Although the company’s security function did identify and remediate technical security weaknesses, the Board required assurance that the security function could detect and respond to a cyber attack in a timely manner.
In conjunction with the Board, SecQuest shaped an on-site ‘Red Team’ Penetration Testing Service that emulated the steps of a cyber attack – by a malicious user – who had gained internal access to the company building.
The Penetration Testing Service took a phased approach to ensure the service had clear checkpoints to assess that we were meeting the Board’s ‘ask’ and providing timely insight to risks and issues within each phase. This also confirmed / shaped the configuration of the next phase of the Penetration Testing Service.
As an example, the ‘Network Attack Phase’ deployed a graduated covert attack to determine the level of noise at which the security function detected our controlled attack.
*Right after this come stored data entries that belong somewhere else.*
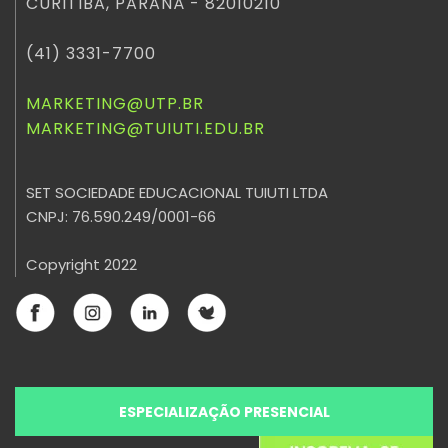
CURITIBA, PARANÁ - 82010210
(41) 3331-7700
MARKETING@UTP.BR
MARKETING@TUIUTI.EDU.BR
SET SOCIEDADE EDUCACIONAL TUIUTI LTDA
CNPJ: 76.590.249/0001-66
Copyright 2022
ESPECIALIZAÇÃO PRESENCIAL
In parallel, another phase assessed the technical security vulnerabilities – of defined key infrastructure components – against accepted industry severity ratings, such as CVSS.
The Board’s concern of unauthorised access to company infrastructure and information via their Meeting Rooms was realised when the SecQuest team gained a ‘Toehold’ on the network, via a meeting room PC. Several company systems were accessible for file exchange purposes which enabled the team to gain company user credentials.
The team swiftly attached to the company domain, and using a cyclic probe and attack methodology they increased network privileges to domain administrator level, thus permitting full control over company systems and information.
Company passwords were stored using a commercial password safe; however, as there was a backup in an unprotected spreadsheet, this gave the team further access to CCTV systems, backup services, VoIP telephony and call recording systems, physical building access control management interfaces, public facing web servers, and offsite backup data centre hosts.
The outcome was that the company was open to an internal cyber attack and solely relied on physical perimeter controls to protect their information.
The SecQuest Penetration Testing Service enabled the Board to smartly invest in their company security function to ensure they could demonstrate a return on investment in areas such as monitoring and responsive solutions, that protected company information to a level that was expected by their regulators, clients and internal risk tolerances.
SecQuest continues to work with the Board providing timely technical assurance services for both their internal and internet-facing business systems.